Et au besoin, l’usine pourrait être agrandie si la demande s’avère plus forte. « Nous sommes en discussion avec toutes les organisations gouvernementales canadiennes, fédérales et provinciales, pour offrir cette capacité de production locale canadienne. […] C’est une usine qui peut être agrandie au fur et à mesure. On pourra encore en augmenter la capacité. Mais pour l’instant, ce n’est pas confirmé », a expliqué M. Laverdure.

Il a souligné que l’éventuelle production locale de ce genre d’équipements de protection individuelle constituait une étape importante pour que le Canada soit davantage autosuffisant.

« C’est une annonce qui est stratégique pour le Canada, pour l’Ontario et pour Medicom. Il n’y a pas de production locale de gants en nitrile. Les pays occidentaux sont largement dépendants de l’importation de l’Asie du Sud-Est : Malaisie, Chine, Thaïlande… Au moment de la COVID, on a vu que les ruptures de chaînes d’approvisionnement, les pratiques déontologiques chez la plupart des fournisseurs dans ces pays faisaient en sorte que la population canadienne n’avait pas accès à des produits en quantité suffisante faits avec un respect environnemental et sociétal complet », a soutenu M. Laverdure.

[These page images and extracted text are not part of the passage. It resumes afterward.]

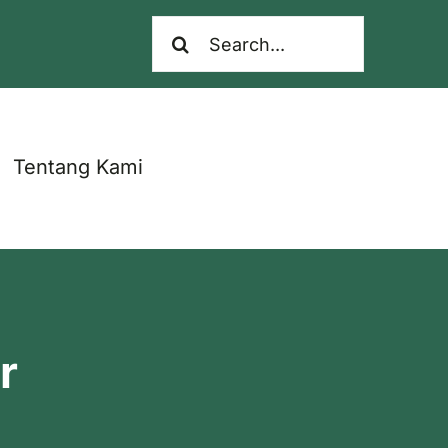
Search
for:
Tentang Kami
Belanja Bibit Penangkar
r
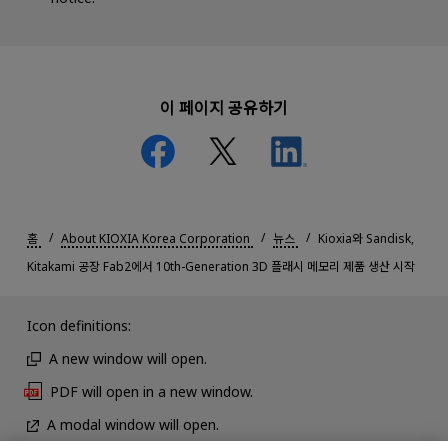
이 페이지 공유하기
홈
About KIOXIA Korea Corporation
뉴스
Kioxia와 Sandisk,
Kitakami 공장 Fab2에서 10th-Generation 3D 플래시 메모리 제품 생산 시작
Icon definitions:
A new window will open.
PDF will open in a new window.
A modal window will open.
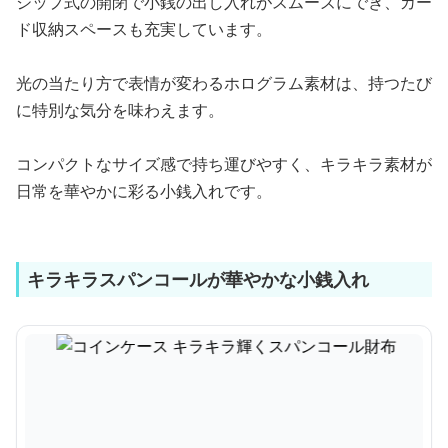
ジップ式の開閉で小銭の出し入れがスムーズにでき、カー
ド収納スペースも充実しています。
光の当たり方で表情が変わるホログラム素材は、持つたび
に特別な気分を味わえます。
コンパクトなサイズ感で持ち運びやすく、キラキラ素材が
日常を華やかに彩る小銭入れです。
キラキラスパンコールが華やかな小銭入れ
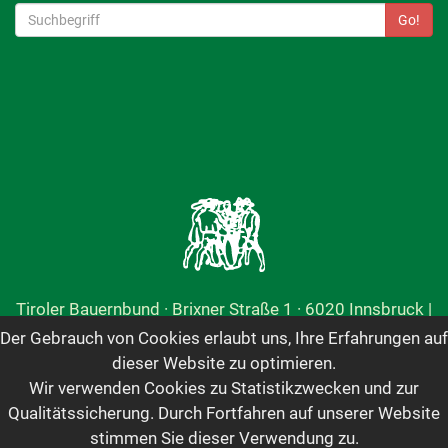
Go!
Tiroler Bauernbund · Brixner Straße 1 · 6020 Innsbruck |
+43 512 59 900-12
|
tbb@tiroler-bauernbund.at
Der Gebrauch von Cookies erlaubt uns, Ihre Erfahrungen auf
Öffnungszeiten: Montag bis Donnerstag von 8 bis 12
dieser Website zu optimieren.
Uhr und 13 bis 16 Uhr | Freitag von 8 bis 12 Uhr
Wir verwenden Cookies zu Statistikzwecken und zur
Qualitätssicherung. Durch Fortfahren auf unserer Website
ImpressumTerminübersichtInterner BereichDownloadsDatenschutz
stimmen Sie dieser Verwendung zu.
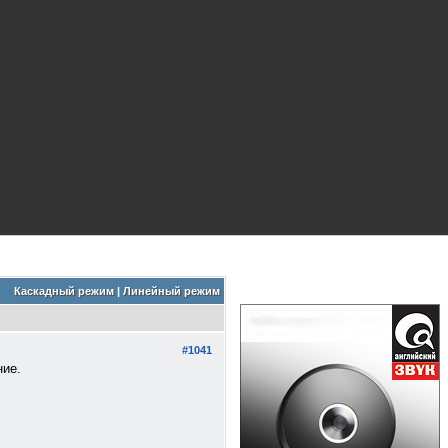
Каскадный режим
|
Линейный режим
#1041
ние.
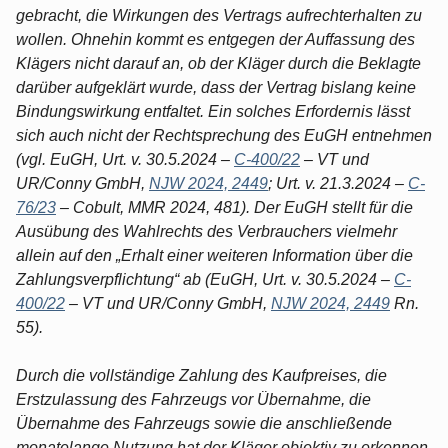
gebracht, die Wirkungen des Vertrags aufrechterhalten zu
wollen. Ohnehin kommt es entgegen der Auffassung des
Klägers nicht darauf an, ob der Kläger durch die Beklagte
darüber aufgeklärt wurde, dass der Vertrag bislang keine
Bindungswirkung entfaltet. Ein solches Erfordernis lässt
sich auch nicht der Rechtsprechung des EuGH entnehmen
(vgl. EuGH, Urt. v. 30.5.2024 –
C-400/22
– VT und
UR/Conny GmbH,
NJW 2024, 2449
; Urt. v. 21.3.2024 –
C-
76/23
– Cobult, MMR 2024, 481). Der EuGH stellt für die
Ausübung des Wahlrechts des Verbrauchers vielmehr
allein auf den „Erhalt einer weiteren Information über die
Zahlungsverpflichtung“ ab (EuGH, Urt. v. 30.5.2024 –
C-
400/22
– VT und UR/Conny GmbH,
NJW 2024, 2449
Rn.
55).
Durch die vollständige Zahlung des Kaufpreises, die
Erstzulassung des Fahrzeugs vor Übernahme, die
Übernahme des Fahrzeugs sowie die anschließende
monatelange Nutzung hat der Kläger objektiv zu erkennen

C’est donc un projet qui permet de redonner de l’autonomie médicale, comme on dit, et de la résilience de la chaîne d’approvisionnement dans un environnement respectueux des engagements sociétaux et environnementaux. C’est très important.

Guillaume Laverdure, chef de l’exploitation d’AMD Medicom

M. Laverdure a indiqué que Medicom établirait aussi cette année une usine similaire à Bessé-sur-Braye, dans le département de la Sarthe, en France, afin de fournir le gouvernement français en gants en nitrile fabriqués localement pour les mêmes raisons. C’est d’ailleurs pour cela qu’il se trouve en France cette semaine.

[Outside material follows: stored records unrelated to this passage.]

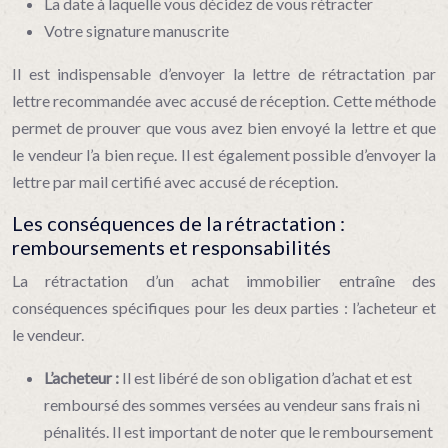
La date à laquelle vous décidez de vous rétracter
Votre signature manuscrite
Il est indispensable d’envoyer la lettre de rétractation par
lettre recommandée avec accusé de réception. Cette méthode
permet de prouver que vous avez bien envoyé la lettre et que
le vendeur l’a bien reçue. Il est également possible d’envoyer la
lettre par mail certifié avec accusé de réception.
Les conséquences de la rétractation :
remboursements et responsabilités
La rétractation d’un achat immobilier entraîne des
conséquences spécifiques pour les deux parties : l’acheteur et
le vendeur.
L’acheteur :
Il est libéré de son obligation d’achat et est
remboursé des sommes versées au vendeur sans frais ni
pénalités. Il est important de noter que le remboursement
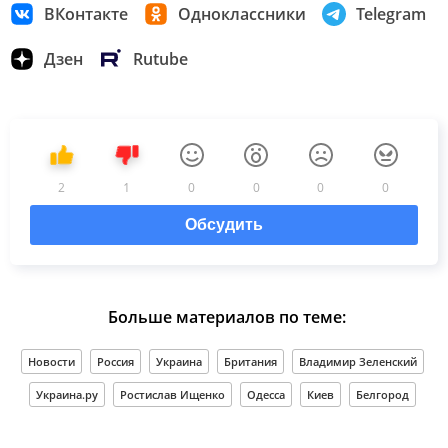
ВКонтакте
Одноклассники
Telegram
Дзен
Rutube
2
1
0
0
0
0
Обсудить
Больше материалов по теме:
Новости
Россия
Украина
Британия
Владимир Зеленский
Украина.ру
Ростислав Ищенко
Одесса
Киев
Белгород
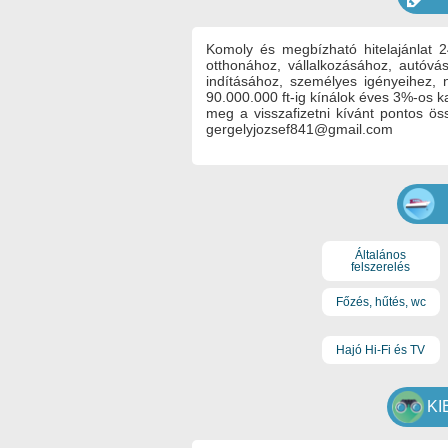
Komoly és megbízható hitelajánlat 
otthonához, vállalkozásához, autóvás
indításához, személyes igényeihez, n
90.000.000 ft-ig kínálok éves 3%-os k
meg a visszafizetni kívánt pontos ös
gergelyjozsef841@gmail.com
Általános
felszerelés
Főzés, hűtés, wc
Hajó Hi-Fi és TV
KI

AMD Medicom, qui est un fournisseur important pour les systèmes de soins de santé et les bureaux de dentiste du monde entier, s’approvisionne aussi auprès d’entreprises étrangères établies en Asie du Sud-Est pour des gants en latex, en nitrile et en vinyle.

« Nous avons une politique de zéro tolérance sur les enjeux sociétaux et environnementaux. Les fournisseurs avec qui on fait affaire doivent s’engager à un code de conduite irréprochable qui correspond aux exigences les plus strictes édictées par les Nations unies. Il y a aussi l’obligation de se soumettre à des audits aléatoires pour qu’on soit sûrs que les conditions dans lesquelles les produits sont fabriqués correspondent à nos exigences », a-t-il expliqué.

Ces audits ont permis de détecter à l’occasion des manquements, qui ont conduit AMD Medicom à suspendre les achats auprès des fournisseurs fautifs jusqu’à ce que les problèmes relevés soient corrigés.

En octobre dernier, la U.S. Customs and Border Protection a décidé de saisir des gants jetables fabriqués par Supermax Corp. et ses filiales à tous les points d’entrée aux États-Unis après avoir été mise au courant des allégations de travail forcé. Le travail forcé est considéré comme une forme moderne d’esclavage par l’Organisation internationale du travail, agence spécialisée de l’ONU.

Au Canada, le gouvernement Trudeau a décidé de suspendre les contrats un mois plus tard, soit en novembre, dans la foulée de la décision des autorités américaines, même si des allégations similaires avaient été portées à son attention au début de janvier 2021.